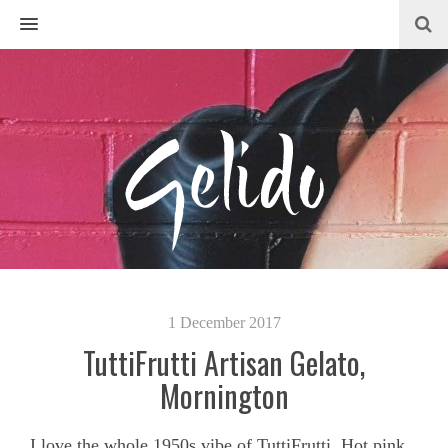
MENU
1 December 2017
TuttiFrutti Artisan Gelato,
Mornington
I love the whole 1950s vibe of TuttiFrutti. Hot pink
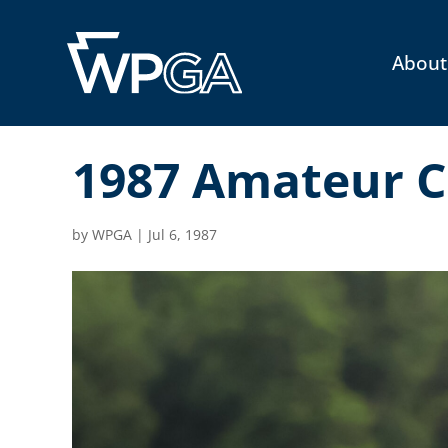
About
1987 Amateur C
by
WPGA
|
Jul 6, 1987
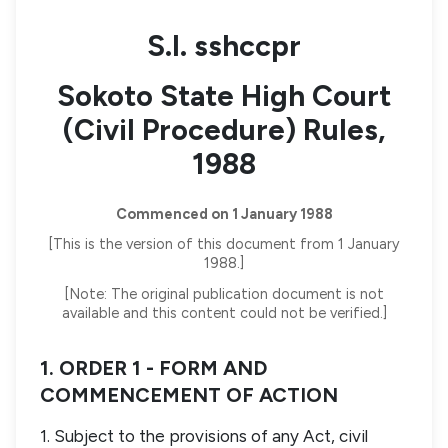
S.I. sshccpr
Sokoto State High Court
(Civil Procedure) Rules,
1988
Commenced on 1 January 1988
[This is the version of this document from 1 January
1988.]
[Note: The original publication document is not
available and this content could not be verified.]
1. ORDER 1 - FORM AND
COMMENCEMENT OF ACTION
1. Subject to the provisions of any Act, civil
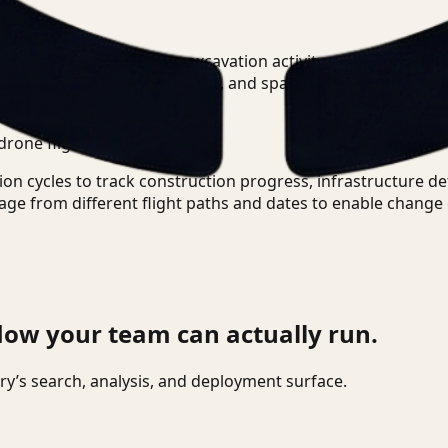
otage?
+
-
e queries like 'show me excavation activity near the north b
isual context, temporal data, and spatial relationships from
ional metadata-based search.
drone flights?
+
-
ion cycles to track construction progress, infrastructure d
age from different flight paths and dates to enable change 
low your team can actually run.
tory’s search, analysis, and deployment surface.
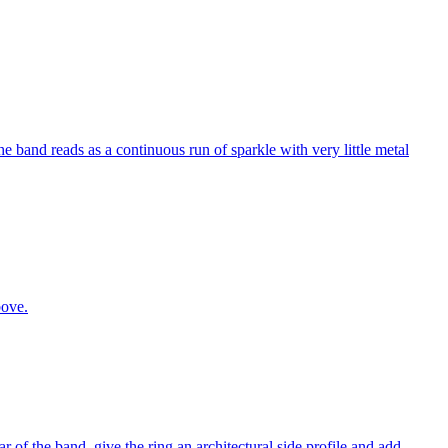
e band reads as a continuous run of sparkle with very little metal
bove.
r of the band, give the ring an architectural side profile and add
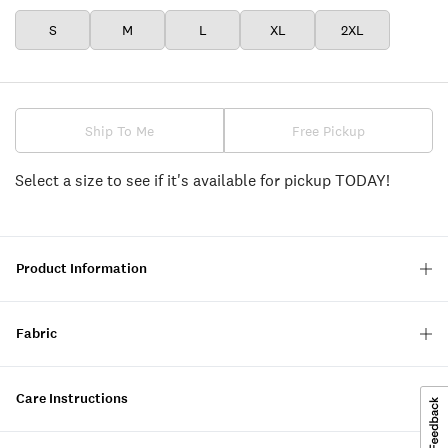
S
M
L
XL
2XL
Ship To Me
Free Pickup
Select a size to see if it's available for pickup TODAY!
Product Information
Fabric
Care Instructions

════

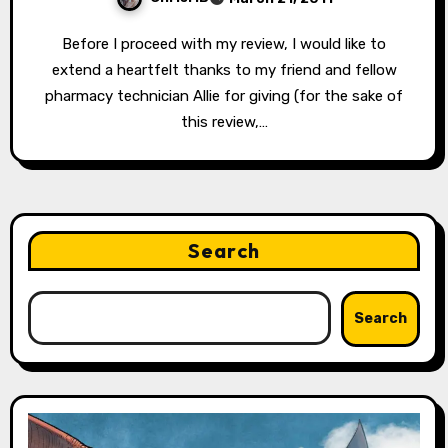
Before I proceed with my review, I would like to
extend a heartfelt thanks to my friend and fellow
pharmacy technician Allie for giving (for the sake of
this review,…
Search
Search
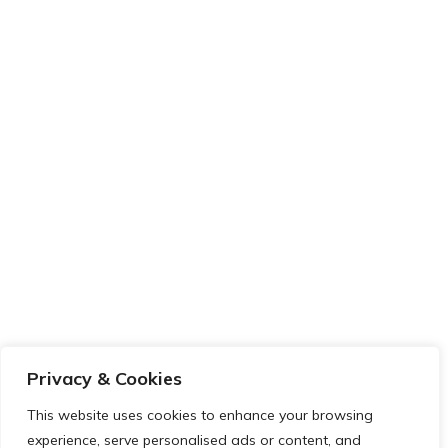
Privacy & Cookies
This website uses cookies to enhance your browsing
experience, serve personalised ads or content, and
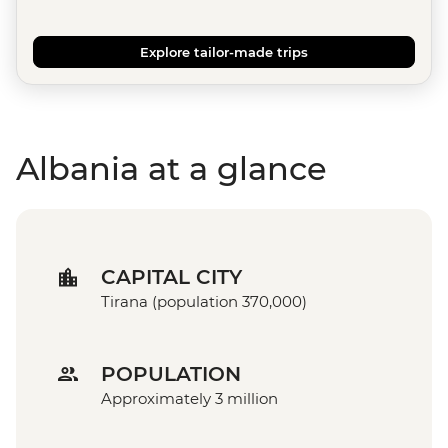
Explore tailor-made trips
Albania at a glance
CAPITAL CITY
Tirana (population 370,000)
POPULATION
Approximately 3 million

════

» **EXERCISE**
Could you transcribe exactly the entries above, but only the lines from the one with "extend a heartfelt" through the one with "Approximately 3 million", and without pictures?

» **TASK RESULT**
extend a heartfelt thanks to my friend and fellow
pharmacy technician Allie for giving (for the sake of
this review,…
Search
Search
Privacy & Cookies
This website uses cookies to enhance your browsing
experience, serve personalised ads or content, and
Explore tailor-made trips
Albania at a glance
CAPITAL CITY
Tirana (population 370,000)
POPULATION
Approximately 3 million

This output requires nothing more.